Crédit d’impôt lié aux changements des fenêtres : la mise à jour de 2018

Dans le but d’assurer une corrélation entre la transition énergétique et l’économie de l’énergie, il est mis sur pied par l’autorité française de la transition écologique et solidaire, le crédit d’impôt pour la transition énergétique. Vous désirez connaître le fonctionnement et les avantages de ce type de crédit ? Cet article est le vôtre !

Explication et fonctionnement du crédit d’impôt pour la transition énergétique (CITE)

Le crédit d’impôt pour la transition énergétique correspond à une assistance de l’État dans le cadre des travaux d’isolation que les ménages engagent dans leur logement principal. Il concourt à la déduction de certains frais engagés à l’occasion de la réalisation de ces travaux. Plusieurs causes sont à l’origine des changements de fenêtre. La principale de ces causes est bien évidemment la sortie de l’isolement thermique. Il s’agit des travaux améliorant la performance énergétique de votre logement qui vous font bénéficier, sous certaines conditions, du crédit d’impôt transition énergétique.

La faveur fiscale relative aux travaux de changement de fenêtre avait été sortie du dispositif du crédit d’impôt isolation 2018. Ce revirement n’a pas été sans conséquence sur les ménages. Ceux qui envisageaient d’entamer un changement de fenêtre dans l’ultime but d’obtenir des doubles vitrages, devraient débourser des frais à hauteur de 100 euros par fenêtre. Le régime fiscal de 2018 sur les changements de fenêtre ne prend pas en compte tous les foyers. Tous ne sont pas éligibles. En clair, le crédit d’impôt pour la transition énergétique se révèle une bonne nouvelle pour le porte-monnaie des ménages surtout lorsqu’on sait que les ouvertures d’une habitation sont de 16 % des déperditions énergétiques. Il vient à juste titre pour aider les Français qui font des travaux pour améliorer l’efficacité énergétique de leurs logements et, à cette fin, baisser leur facture de chauffage.

La loi sur la transition énergétique 2017 pose déjà certaines mesures pour alléger aux ménages, les frais qu’ils engagent pour des raisons écologiques. À travers cette loi, on peut noter l’Intégration de travaux d’efficacité énergétique, une deuxième prolongation du crédit d’impôt de transition énergétique aux fins de financer la rénovation énergétique des logements en 2017. Entrent aussi dans cette ligne la reconduction de l’éco-prêt à taux zéro et le cumul avec le crédit d’impôt transition énergétique sans oublier l’obligation d’installation de compteurs individuels de chauffage qui est une condition capitale pour bénéficier convenablement du crédit d’impôt pour la transition énergétique.
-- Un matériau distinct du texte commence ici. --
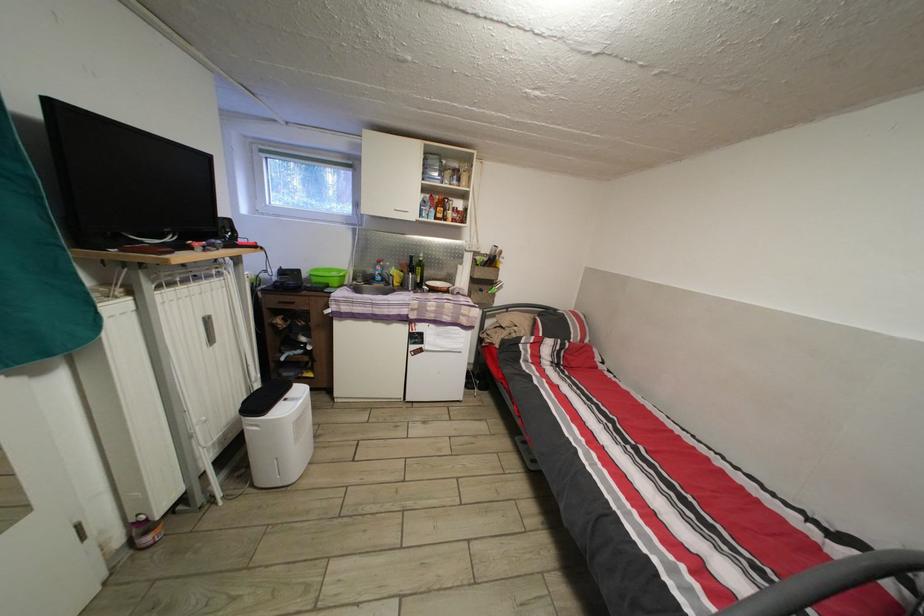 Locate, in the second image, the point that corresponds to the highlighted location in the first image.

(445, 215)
Quelques particularités de la loi sur le crédit d’impôt pour la transition énergétique de 2018

La loi sur le crédit d’impôt pour la transition 2018 a prévu la révocation du crédit impôt pour une chaudière à condensation. Cette mesure écologique de la politique du gouvernement participe à limiter les pertes excessives d’énergie. Car, en réalité, les chaudières à condensation produisent 10 à 25 % de chaleur en plus, comparativement aux chaudières classiques. Cette mesure non mise en application jusqu’au 30 juin 2018 est entrée en vigueur depuis le 1er juillet 2018. Elle prévoit une réduction fiscale de 15 % pour les foyers ou les particuliers ayant signé un devis en bonne et due forme et versé un acompte pour ce type particulier de travaux de rénovation énergétique.
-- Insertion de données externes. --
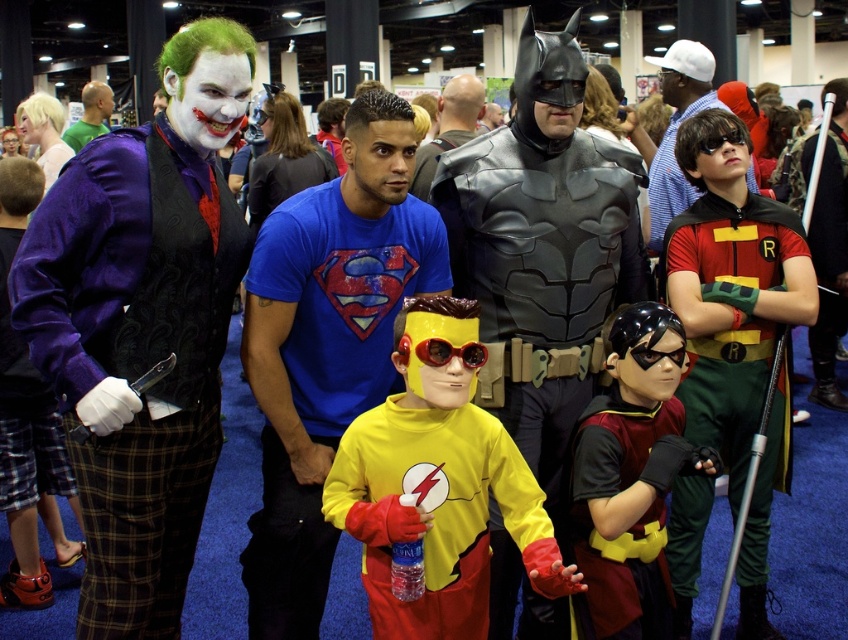 Question: Can you confirm if blue t-shirt at center is smaller than rubberized black glove at center?

Choices:
 (A) no
 (B) yes

Answer: (A)

Question: Which object is positioned farthest from the rubberized black glove at center?

Choices:
 (A) velvet purple vest at left
 (B) shiny black costume at center

Answer: (B)

Question: In this image, where is rubberized black glove at center located relative to smooth black suit at center?

Choices:
 (A) right
 (B) left

Answer: (A)

Question: Is rubberized black glove at center smaller than smooth black suit at center?

Choices:
 (A) yes
 (B) no

Answer: (A)

Question: Which point appears closest to the camera in this image?

Choices:
 (A) (341, 193)
 (B) (656, 408)

Answer: (A)

Question: Which point is farther to the camera?

Choices:
 (A) (495, 426)
 (B) (692, 372)

Answer: (B)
La loi fiscale de 2018 fixe aussi d’autres conditions pour bénéficier d’un allègement fiscal sur la transition énergétique. On peut citer l’installation de la chaudière à condensation dans la résidence principale, achevée depuis 2 années minimum, en tant que propriétaire ou locataire. Toutefois, il importe de faire observer que la loi fixe des plafonds en ce qui concerne les frais des travaux d’isolement ou de rénovation au-delà desquels les dépenses du particulier ne sont pas prises en compte pour l’allégement fiscal. Ces plafonds sont : 8 000 € pour les personnes vivant seules et 16 000 € pour les couples.